Irrespective of the morals and ethics of trying to enforce a price amendment, or trying to decide who the best person to sell to, it is perhaps worthwhile thinking about when such negotiations actually can take place. In other words, at what point is the contract binding upon either party?
Helpfully, the French Civil Code states, at Article 1583 that a contract is complete once there is an agreement on the thing and the price. So once a price is agreed for the property, the contract is complete. Nearly… (Well this would be a rather short article if that was all there is to say). It is clear that once those two objectives are satisfied, a contract is complete in France and so binding in principle upon the two parties. Yet that is, of course, not the whole picture.
When talking of what constitutes offer and acceptance, it is worth mentioning that there is no differentiation between a written or a verbal agreement. While the property transfer must be completed by a written notarial deed, the actual agreement to sell could – in theory at least – be established verbally. There is, of course, always a question of proof though: in the absence of a written agreement, it is particularly hard to prove that a person did indeed agree to a transaction.
Once the seller has agreed to sell, they are bound to complete the sale and the buyer would have a cause for action should the seller try to withdraw. Occasionally, there may be some delay between the parties first settling on a price and the signature of the first contract. Even where such a delay may come from the buyer being more than a little dilatory in providing any required information, or simply not coming to sign the contract, the seller cannot simply withdraw without giving notice to the buyer.
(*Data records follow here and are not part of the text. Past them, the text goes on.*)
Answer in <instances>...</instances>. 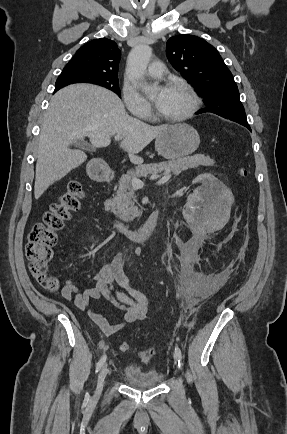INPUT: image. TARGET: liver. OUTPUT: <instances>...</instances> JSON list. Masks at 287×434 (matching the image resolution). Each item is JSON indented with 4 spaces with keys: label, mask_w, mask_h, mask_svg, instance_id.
Wrapping results in <instances>:
<instances>
[{
    "label": "liver",
    "mask_w": 287,
    "mask_h": 434,
    "mask_svg": "<svg viewBox=\"0 0 287 434\" xmlns=\"http://www.w3.org/2000/svg\"><path fill=\"white\" fill-rule=\"evenodd\" d=\"M168 126H150L125 111L120 98L102 87L76 84L58 91L44 114L39 135L34 185L35 199L56 181L87 160L81 150L69 149L75 140L88 137L92 146L103 148L113 135H120V148L132 163H142V151Z\"/></svg>",
    "instance_id": "1"
}]
</instances>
So if the seller receives a better offer before the first contract is signed, it would not be possible just to ‘withdraw papers’ and then deal with the better offer. So none of that English gazumping.
And yet the buyers are treated differently. The underlying rules of contract law remain the same, however, in practice, a buyer is not bound in the same way, in the vast majority of purchases. That is because there are further rights granted in favour of the buyer that do not apply to the seller. Subject to a couple of exceptions, once the first purchase contract for a property has been signed, the buyer will benefit from a cooling-off period, during which they are perfectly at liberty to withdraw from a purchase without penalty. This protects a buyer against the risk of making a hasty decision to buy a property, or perhaps where there may be some undue pressure by one party on another to sign a contract.
It is occasionally suggested that this puts a buyer at an unfair advantage: that they could quite easily enter into a contract quickly – for example, if they thought another buyer was interested – and then simply back out without penalty. While this may be possible in theory, in practice it is extremely rare. Since there is a requirement in the French Civil Code that parties negotiate and execute contracts in good faith, it is arguable that a seller might have a basis to challenge a prospective buyer for acting in this way. So the aim of the cooling-off period is to protect a buyer who may need to withdraw soon after purchase.
There are a few occasions where the cooling-off period does not apply as a protection to the buyer. The most common of these is where a buyer is looking to purchase open land. This commonly occurs where land is purchased with a view to building a house. Buyers in such cases need to be extra cautious anyway – what about planning? what about a construction contract with a builder? – and so they should be sure they are going to proceed. Hopefully, therefore, it would be extremely unlikely that they would ever need to exercise that right.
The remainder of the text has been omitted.